→ **Exercise**:
Which lines in the data contain the word "العيد"? Please copy each of them.

→ **Source information**:
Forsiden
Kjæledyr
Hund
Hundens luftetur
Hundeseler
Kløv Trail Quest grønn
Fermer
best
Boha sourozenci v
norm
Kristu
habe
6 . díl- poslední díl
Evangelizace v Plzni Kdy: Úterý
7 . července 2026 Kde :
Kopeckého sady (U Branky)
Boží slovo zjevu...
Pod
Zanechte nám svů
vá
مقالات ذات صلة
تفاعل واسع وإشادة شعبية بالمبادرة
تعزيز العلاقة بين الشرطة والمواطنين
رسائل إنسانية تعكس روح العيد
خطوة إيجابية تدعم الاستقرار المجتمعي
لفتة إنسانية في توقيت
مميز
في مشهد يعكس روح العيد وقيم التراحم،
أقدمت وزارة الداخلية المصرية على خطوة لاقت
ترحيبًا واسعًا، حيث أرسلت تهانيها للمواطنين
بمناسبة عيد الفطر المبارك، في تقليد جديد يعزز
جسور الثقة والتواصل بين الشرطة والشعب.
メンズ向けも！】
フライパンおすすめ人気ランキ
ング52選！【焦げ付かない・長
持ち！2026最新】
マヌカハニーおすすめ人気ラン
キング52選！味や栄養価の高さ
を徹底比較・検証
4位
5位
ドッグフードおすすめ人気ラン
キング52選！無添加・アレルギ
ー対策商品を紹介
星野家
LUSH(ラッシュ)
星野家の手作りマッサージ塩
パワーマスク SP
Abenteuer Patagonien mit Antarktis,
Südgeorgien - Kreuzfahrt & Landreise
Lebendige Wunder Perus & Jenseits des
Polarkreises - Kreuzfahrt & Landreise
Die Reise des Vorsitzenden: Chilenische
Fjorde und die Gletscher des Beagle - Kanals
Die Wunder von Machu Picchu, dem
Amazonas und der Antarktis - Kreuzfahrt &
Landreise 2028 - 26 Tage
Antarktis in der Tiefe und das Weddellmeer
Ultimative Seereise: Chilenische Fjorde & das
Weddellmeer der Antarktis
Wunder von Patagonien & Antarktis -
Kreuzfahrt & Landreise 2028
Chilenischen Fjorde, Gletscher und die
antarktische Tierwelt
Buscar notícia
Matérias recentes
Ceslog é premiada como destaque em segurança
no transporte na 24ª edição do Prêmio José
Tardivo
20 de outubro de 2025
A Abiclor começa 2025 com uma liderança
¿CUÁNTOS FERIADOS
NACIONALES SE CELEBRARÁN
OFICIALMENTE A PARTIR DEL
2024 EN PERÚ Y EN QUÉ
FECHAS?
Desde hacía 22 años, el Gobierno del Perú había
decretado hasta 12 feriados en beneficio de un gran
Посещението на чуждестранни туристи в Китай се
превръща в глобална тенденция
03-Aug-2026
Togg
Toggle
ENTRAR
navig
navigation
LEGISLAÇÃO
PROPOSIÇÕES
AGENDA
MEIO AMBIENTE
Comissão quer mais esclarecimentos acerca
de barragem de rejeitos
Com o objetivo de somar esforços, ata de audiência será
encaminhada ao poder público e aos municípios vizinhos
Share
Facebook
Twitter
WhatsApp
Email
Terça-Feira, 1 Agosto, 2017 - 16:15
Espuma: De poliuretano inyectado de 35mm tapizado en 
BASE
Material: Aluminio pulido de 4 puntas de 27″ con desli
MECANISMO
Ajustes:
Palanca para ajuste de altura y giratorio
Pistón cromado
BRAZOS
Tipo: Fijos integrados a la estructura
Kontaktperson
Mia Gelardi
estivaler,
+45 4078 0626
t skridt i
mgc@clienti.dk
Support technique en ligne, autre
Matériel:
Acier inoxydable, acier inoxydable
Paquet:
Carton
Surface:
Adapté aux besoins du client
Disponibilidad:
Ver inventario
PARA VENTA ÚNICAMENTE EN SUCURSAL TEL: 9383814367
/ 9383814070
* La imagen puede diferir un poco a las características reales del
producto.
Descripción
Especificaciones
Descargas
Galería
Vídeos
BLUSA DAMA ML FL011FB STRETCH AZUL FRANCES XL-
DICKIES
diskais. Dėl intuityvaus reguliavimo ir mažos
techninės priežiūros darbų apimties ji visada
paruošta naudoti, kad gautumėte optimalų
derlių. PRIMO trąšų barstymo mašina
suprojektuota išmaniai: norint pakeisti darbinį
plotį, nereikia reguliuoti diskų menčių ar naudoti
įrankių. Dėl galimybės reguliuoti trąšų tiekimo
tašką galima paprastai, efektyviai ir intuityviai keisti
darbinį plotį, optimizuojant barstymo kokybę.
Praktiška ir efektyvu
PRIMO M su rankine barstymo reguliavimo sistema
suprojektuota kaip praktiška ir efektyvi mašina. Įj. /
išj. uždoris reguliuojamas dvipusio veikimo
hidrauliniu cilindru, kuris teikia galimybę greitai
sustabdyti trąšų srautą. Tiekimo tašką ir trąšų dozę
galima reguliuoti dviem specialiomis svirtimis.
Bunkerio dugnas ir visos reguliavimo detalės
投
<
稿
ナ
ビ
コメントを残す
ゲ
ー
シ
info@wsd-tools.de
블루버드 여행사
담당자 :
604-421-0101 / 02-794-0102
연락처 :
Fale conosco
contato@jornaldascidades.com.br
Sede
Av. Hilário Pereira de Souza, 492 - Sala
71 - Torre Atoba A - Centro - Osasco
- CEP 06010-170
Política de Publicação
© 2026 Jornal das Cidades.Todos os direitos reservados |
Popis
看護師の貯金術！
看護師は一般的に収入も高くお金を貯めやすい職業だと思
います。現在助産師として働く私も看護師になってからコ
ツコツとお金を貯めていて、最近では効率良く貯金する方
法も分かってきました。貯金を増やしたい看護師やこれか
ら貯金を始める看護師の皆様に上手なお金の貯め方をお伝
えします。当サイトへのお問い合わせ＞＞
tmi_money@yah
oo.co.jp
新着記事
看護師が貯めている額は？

→ **Output of the task**:
رسائل إنسانية تعكس روح العيد
في مشهد يعكس روح العيد وقيم التراحم،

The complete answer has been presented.